The exploit achieved page-cache corruption inside the guest — but the page cache it corrupted belongs to the guest's own kernel. The host's page cache is in a different kernel, in memory the guest cannot address.
Why the microVM boundary holds
The difference is architectural. A Firecracker guest runs its own kernel with its own page cache, backed by a virtual block device. When the exploit corrupts page-cache pages, it corrupts the guest's pages — which are mapped to a bounded region of host memory via EPT (Extended Page Tables). The host's page cache lives in a different kernel, in memory the guest cannot address.

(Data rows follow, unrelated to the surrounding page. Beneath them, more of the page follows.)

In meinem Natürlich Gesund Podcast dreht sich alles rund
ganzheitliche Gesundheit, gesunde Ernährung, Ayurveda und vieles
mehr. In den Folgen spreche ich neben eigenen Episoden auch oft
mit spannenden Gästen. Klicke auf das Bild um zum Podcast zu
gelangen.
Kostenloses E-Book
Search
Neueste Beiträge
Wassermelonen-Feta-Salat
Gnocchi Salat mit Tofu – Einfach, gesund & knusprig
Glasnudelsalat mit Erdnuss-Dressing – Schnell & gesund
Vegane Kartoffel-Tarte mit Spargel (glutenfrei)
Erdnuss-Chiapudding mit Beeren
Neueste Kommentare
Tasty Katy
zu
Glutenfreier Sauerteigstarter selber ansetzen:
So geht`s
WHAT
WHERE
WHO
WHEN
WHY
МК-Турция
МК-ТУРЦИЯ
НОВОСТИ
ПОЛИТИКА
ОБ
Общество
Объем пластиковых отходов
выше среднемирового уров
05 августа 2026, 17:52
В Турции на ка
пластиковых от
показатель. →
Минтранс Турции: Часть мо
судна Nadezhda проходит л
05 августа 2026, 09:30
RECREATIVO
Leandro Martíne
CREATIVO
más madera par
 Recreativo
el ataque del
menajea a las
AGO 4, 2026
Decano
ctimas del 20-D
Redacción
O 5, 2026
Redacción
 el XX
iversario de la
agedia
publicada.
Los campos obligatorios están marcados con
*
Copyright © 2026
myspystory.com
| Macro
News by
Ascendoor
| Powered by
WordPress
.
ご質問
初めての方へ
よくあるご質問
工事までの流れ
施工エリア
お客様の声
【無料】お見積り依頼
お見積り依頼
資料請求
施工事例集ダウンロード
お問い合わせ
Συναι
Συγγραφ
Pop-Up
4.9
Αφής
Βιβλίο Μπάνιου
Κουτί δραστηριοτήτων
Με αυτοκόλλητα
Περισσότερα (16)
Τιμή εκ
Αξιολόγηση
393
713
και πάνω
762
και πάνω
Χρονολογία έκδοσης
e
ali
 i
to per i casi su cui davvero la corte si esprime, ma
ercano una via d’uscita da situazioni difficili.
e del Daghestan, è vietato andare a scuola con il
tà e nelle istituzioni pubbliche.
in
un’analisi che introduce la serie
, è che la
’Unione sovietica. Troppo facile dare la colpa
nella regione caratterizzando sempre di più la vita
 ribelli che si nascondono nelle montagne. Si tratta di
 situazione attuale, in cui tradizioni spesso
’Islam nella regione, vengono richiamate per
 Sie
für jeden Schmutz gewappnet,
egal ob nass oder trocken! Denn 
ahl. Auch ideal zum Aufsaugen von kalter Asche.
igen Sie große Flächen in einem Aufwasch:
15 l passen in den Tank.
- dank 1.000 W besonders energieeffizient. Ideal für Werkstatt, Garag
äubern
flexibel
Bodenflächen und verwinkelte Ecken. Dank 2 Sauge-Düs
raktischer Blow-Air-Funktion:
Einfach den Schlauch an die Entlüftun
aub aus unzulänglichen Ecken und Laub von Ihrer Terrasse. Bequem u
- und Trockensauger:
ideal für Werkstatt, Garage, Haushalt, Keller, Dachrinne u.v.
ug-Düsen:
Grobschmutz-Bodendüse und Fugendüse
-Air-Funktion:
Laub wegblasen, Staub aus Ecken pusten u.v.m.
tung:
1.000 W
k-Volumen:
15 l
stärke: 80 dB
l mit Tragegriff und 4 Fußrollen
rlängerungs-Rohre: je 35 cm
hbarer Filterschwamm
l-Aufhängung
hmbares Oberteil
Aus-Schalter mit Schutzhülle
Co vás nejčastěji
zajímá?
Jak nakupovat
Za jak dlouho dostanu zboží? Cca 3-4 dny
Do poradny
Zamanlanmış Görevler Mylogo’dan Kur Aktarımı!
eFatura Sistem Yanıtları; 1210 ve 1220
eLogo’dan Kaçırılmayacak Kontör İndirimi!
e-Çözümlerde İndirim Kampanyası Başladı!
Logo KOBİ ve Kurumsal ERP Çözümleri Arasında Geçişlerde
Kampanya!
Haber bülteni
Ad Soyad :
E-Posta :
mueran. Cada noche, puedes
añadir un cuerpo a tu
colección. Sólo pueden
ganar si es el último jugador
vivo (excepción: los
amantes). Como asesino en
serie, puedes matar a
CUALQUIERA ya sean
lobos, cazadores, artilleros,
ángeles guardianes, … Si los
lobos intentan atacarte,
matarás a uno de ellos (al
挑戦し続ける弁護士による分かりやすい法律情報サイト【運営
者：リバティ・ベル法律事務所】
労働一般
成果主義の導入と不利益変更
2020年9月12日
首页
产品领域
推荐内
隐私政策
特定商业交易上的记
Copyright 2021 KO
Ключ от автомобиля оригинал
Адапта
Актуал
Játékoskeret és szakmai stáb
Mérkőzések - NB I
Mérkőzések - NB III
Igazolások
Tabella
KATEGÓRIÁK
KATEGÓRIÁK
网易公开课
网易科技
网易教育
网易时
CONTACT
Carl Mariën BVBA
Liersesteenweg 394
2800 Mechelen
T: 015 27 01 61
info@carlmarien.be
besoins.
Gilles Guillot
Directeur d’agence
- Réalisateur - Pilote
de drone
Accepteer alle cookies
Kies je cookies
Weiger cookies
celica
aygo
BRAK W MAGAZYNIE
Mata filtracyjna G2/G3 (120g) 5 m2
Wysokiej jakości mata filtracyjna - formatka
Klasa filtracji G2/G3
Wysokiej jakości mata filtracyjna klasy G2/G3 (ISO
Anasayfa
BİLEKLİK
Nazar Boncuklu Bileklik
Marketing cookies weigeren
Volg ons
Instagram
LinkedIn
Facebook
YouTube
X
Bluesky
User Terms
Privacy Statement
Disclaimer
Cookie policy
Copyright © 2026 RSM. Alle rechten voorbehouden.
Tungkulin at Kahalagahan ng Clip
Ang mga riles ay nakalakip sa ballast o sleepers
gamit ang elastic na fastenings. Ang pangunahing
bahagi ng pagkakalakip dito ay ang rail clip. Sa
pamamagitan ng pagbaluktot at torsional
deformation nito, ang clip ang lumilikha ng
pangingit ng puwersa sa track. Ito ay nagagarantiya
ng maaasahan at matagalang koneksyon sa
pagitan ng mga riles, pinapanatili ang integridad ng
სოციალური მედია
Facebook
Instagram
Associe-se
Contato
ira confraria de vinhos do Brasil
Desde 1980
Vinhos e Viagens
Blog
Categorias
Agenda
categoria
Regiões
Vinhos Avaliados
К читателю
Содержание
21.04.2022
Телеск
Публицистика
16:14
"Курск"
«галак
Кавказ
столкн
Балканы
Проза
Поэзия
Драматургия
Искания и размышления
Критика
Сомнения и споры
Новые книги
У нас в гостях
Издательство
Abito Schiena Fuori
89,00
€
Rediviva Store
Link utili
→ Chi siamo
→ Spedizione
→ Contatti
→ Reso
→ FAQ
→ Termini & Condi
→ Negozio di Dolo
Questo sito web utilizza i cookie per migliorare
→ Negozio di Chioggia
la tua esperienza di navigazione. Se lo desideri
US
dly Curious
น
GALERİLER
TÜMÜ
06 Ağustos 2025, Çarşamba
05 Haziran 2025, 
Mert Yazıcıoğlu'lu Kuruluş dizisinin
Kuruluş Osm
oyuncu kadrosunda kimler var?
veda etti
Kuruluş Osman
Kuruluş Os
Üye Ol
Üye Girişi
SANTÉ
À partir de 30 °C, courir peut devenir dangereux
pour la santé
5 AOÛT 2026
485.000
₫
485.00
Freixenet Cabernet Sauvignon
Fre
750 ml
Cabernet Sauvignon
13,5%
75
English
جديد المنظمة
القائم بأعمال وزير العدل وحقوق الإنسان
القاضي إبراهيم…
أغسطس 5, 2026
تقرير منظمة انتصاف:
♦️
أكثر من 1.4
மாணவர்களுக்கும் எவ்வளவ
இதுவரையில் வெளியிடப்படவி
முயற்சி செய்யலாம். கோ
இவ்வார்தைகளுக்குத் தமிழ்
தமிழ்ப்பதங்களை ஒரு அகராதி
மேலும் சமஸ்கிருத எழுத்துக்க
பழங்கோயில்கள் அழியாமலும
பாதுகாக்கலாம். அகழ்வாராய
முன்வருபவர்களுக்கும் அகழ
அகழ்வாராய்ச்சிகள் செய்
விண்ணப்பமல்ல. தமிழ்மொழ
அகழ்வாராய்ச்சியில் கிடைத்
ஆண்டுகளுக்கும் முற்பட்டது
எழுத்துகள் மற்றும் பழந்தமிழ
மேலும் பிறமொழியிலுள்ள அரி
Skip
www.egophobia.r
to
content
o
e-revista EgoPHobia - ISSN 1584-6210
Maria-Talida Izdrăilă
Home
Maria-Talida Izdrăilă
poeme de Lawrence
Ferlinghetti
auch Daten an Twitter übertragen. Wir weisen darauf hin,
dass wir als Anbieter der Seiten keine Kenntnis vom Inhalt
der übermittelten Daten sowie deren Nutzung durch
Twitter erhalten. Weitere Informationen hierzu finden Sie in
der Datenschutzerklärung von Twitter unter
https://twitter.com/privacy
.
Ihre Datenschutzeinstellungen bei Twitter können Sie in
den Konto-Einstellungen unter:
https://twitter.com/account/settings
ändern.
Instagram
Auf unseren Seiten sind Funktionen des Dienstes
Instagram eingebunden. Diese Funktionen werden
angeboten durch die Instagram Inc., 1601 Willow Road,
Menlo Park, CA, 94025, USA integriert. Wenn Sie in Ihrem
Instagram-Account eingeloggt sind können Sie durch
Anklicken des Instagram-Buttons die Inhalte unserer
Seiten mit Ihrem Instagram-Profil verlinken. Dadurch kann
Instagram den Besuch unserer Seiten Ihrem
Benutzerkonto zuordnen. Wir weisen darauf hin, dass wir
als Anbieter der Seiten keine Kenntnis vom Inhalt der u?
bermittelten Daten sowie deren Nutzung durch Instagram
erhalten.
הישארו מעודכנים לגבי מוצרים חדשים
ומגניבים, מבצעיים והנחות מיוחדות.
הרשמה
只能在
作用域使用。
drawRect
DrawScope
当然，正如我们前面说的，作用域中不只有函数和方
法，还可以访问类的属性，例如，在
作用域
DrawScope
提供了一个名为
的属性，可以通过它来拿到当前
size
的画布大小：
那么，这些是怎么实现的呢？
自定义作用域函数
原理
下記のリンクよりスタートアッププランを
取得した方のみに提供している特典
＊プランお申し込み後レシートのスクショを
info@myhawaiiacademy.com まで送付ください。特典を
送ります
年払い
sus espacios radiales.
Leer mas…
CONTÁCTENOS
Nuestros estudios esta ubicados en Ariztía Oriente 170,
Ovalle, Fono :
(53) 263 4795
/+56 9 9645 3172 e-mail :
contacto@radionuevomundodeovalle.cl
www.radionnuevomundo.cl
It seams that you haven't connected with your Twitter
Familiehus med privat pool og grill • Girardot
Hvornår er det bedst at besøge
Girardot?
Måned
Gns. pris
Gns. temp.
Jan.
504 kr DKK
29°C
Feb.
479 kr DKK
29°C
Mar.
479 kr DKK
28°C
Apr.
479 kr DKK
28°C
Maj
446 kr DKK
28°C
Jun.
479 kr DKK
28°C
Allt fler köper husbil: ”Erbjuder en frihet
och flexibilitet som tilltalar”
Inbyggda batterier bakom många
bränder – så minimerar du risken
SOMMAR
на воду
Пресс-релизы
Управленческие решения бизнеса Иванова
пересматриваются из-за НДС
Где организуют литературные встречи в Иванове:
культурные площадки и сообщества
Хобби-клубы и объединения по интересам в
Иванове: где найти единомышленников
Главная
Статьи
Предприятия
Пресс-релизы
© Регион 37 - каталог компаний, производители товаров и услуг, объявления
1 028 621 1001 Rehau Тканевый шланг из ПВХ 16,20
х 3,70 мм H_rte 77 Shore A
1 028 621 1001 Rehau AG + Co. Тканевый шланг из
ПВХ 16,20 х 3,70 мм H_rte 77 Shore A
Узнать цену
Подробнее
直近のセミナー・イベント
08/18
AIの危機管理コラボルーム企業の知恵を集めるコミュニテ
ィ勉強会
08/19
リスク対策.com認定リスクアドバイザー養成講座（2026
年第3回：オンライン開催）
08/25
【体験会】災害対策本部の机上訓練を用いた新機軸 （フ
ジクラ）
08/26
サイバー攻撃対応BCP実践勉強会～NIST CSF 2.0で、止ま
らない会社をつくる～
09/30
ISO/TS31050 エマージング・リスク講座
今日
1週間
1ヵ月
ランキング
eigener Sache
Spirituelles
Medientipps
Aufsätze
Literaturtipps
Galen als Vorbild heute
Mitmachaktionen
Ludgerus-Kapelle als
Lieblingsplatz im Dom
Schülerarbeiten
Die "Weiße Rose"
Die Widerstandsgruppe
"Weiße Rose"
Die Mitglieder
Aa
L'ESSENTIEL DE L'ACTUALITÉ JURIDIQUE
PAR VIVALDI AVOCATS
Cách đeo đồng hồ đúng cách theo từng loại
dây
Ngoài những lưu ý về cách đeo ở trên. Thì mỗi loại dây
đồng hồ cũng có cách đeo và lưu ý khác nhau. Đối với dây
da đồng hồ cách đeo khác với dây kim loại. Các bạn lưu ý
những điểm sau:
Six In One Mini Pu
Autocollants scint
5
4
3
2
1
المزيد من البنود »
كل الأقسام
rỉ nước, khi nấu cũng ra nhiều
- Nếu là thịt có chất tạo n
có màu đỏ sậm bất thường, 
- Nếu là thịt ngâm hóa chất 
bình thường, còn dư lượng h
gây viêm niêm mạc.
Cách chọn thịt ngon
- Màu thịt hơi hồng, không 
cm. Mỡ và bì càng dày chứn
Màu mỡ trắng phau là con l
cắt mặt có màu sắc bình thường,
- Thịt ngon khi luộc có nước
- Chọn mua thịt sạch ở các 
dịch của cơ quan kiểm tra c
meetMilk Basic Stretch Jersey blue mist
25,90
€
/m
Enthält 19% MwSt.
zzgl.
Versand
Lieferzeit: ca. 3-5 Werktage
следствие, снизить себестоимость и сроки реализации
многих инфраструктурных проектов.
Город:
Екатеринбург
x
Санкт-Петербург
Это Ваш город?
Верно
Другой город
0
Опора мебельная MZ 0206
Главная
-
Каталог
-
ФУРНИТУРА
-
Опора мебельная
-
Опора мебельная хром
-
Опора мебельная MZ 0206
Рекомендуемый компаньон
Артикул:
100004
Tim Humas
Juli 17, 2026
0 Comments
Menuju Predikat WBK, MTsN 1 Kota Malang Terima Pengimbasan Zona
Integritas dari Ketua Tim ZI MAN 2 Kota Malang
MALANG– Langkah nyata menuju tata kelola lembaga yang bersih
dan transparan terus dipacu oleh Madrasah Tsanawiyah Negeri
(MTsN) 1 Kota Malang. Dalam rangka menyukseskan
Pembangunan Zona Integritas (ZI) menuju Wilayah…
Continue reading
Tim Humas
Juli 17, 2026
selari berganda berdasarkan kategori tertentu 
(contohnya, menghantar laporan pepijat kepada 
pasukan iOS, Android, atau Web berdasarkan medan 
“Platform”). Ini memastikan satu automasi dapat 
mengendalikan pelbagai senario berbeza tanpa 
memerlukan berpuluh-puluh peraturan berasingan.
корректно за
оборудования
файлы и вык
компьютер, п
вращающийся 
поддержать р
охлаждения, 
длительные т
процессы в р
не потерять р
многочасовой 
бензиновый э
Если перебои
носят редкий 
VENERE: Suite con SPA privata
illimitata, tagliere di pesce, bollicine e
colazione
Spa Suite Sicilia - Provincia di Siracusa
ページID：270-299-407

Note the asymmetry: the microVM test started with more privilege (root, full capabilities, no seccomp) than the container test (unprivileged user, seccomp active). Yet the container test exposed host information, while the microVM test could not. The boundary that matters is not what permissions the software grants — it's whether the kernel is shared.
To escape a Firecracker microVM, an attacker would need to find a vulnerability in the VMM itself (five emulated virtio devices, ~50K lines of Rust) or in KVM (~25K lines of kernel code). Google's kvmCTF offers $250,000 for a full KVM guest-to-host escape. Only one has ever been publicly demonstrated (CVE-2021-29657, AMD nested SVM — required nested virtualization and months of exploit development).
The takeaway
This isn't a "we're secure because we patched fast" story. We deliberately tested on an unpatched kernel. The boundary held because it's architectural — it doesn't depend on knowing about the vulnerability in advance.
If you run untrusted code in a multi-tenant environment, the question worth asking any isolation provider: if code inside the sandbox becomes root, can it reach the host or other tenants? If the answer involves "as long as we're patched" — that's the gap.
The Dirty Frag PoC is public. The test is reproducible. You don't need to trust our claims.